While the marketing campaigns make it seem so simple to get bonuses, in reality they can be tough to earn or qualify for. In many cases, as Modesto bankruptcy lawyers have seen, people have to spend a certain amount every month, pay off what is owed in a short period or jump through other hoops to get the perks. It's not as simple as receiving the card in the mail, using it and automatically getting money in your pocket. These companies are smart -- they're not giving away any money without making much more.
Credit cards are a necessary evil. Most Americans have at least one and most people have several. In the minority are adults who have no cards and rely on a cash and check system of living. And that's what these cards want because the more we use them, the more in debt we become.

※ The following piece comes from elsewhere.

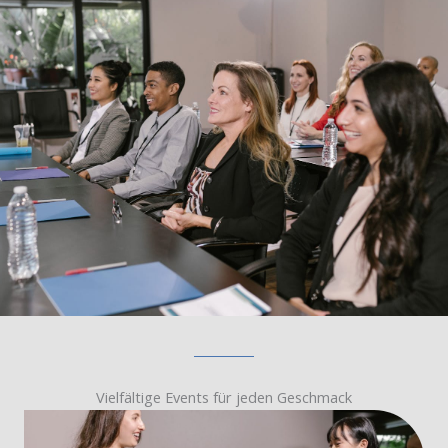
Vielfältige Events für jeden Geschmack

That's where bankruptcy in Modesto comes into play. Many people have fallen for far too many lines of credit, leading them down a path of debt and sometimes financial ruination. These consumers at some point may figure out that late fees, withdrawal transaction fees, and spikes in interest rates can lead them to continually be stuck in debt.
Filing for bankruptcy wipes clean that debt and allows people to live a life without the pressures of creditors and debt collection agencies. There are two chapters of bankruptcy and both are designed with consumers in mind.

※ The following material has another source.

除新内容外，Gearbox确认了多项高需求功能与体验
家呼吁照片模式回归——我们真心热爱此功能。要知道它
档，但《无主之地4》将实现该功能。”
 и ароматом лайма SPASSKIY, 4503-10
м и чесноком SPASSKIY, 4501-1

According to a recent article by Moneyrates.com, the credit card companies have been putting on a full-court press to lock up as many consumers as possible. They are shooting television commercials with high-priced celebrities, doing mailings and increasing Internet advertising to lure in consumers.
Here are some examples of recent "deals" the companies have been using:
- American Express offered 20 percent discounts when making purchases on Nov. 26 from certain businesses.
- Bank of America pays 2 percent cash back on groceries, 3 percent on gas up to $1,500 every three months. Its Upromise card offers 11 percent cash back for college when shopping through Upromise.com.
- Chase and Citibank are both paying new credit card holders $200 after they put $500 on their card.
- Capital One has a card that offers 1 percent cash back on day-to-day shopping and a 50 percent bonus on earned cash on top of a one-time $100 bonus.
- Discover offers a card with 0 percent interest for 15 months and you get 5 percent back on up to $300 spent.
While the flashy perks may be enticing, don't forget the basics. Read the fine print, find out what the interest rate will be after the introductory rates wear off and do your research. As stated earlier, credit card companies aren't in business to give away money. It's unlikely a consumer can profit from their credit card, so all the promises of perks and cash back are likely just a show. Proceed with caution.